El maestro Kong
El sufrimiento del que hablaba Buda —había sido fácil encender el tercer faro en la página web de Marcel— se manifestó de forma velada en los días siguientes. El asesinato por arma de fuego de Liwei se ventiló con mayor facilidad de la esperada. Antes, sin embargo, tuvimos que cumplir con dos largos interrogatorios en los que detallamos cada minuto que habíamos pasado con el profesor de la Universidad Americana.
A petición de Sarah, en ningún momento mencionamos el nombre de Marcel Bellaiche. Un muerto anterior en extrañas circunstancias habría desatado una investigación policial de mayor envergadura, cuando los agentes trabajaban con la hipótesis de un asalto con el móvil de robo, ya que la cartera del chino había desaparecido.
Para evitar que nos retuvieran en Beirut, nuestra versión de los hechos era que nuestra visita a Liwei tenía sólo un interés académico en relación con el
I Ching
. De algún modo era así, aunque luego las cosas se hubieran ido de madre.
A nuestro favor teníamos que el personal de recepción nos había entregado las llaves y nos había visto subir una hora antes del crimen. Por su parte, un botones testificó que había visto entrar al chino de forma titubeante, pero lo había confundido con un cliente ebrio del hotel.
En cualquier caso, no nos relacionaron directamente con el suceso, con lo que dos días más tarde obtuvimos el permiso para salir del país. El único enigma que inquietaba a la policía era por qué el muerto había ido en busca de sus amigos, en lugar de llamar a una ambulancia.
Al parecer, su coche había sido asaltado muy cerca del hotel. Eso era todo lo que habíamos podido saber.
Por el mismo motivo que no mencionamos a Marcel, también había pactado con Sarah no revelar las últimas palabras de Liwei: «Los Hijos de la Luz», ya que hubiera implicado revelar muchas cosas para las que no teníamos explicación, además de dejar al descubierto la investigación encargada por los Bellaiche.
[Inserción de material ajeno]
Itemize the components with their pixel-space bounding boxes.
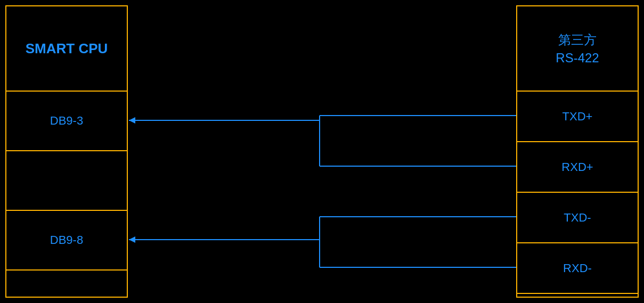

No fue hasta tomar el avión a Doha, para seguir desde allí a Katmandú, que decidimos hablar del tema. Era poco probable que la policía de Beirut infiltrara un agente secreto en un vuelo de larga distancia para espiarnos. Tenían problemas más urgentes que atender la muerte de un extranjero borracho a las tres de la madrugada.
Antes del salto a Oriente, siguiendo el itinerario del cuaderno, habíamos encendido una tercera antorcha en la página web de Marcel y comprobado que necesitaríamos al menos una semana para obtener un visado a China, mientras que el trámite para entrar en Nepal era inmediato y podía realizarse en cualquier frontera.
El Airbus 380 ya surcaba el cielo de Qatar en dirección al este cuando la francesa llamó mi atención con una leve caricia en mi brazo. Emocionalmente bipolar, era el primer gesto cariñoso que me prodigaba desde que nos habíamos intentado acostar aquella siniestra madrugada.
—¿No te parece extraño que Liwei insistiera tanto en desmentir lo del disco de plomo para luego advertirnos contra los Hijos de la Luz? Porque fue eso: un aviso de que íbamos a seguir el mismo camino que él… y que Marcel.
Levanté la mirada de los folios que había impreso en el Fenicia para discutir aquella hipótesis que también yo había barajado.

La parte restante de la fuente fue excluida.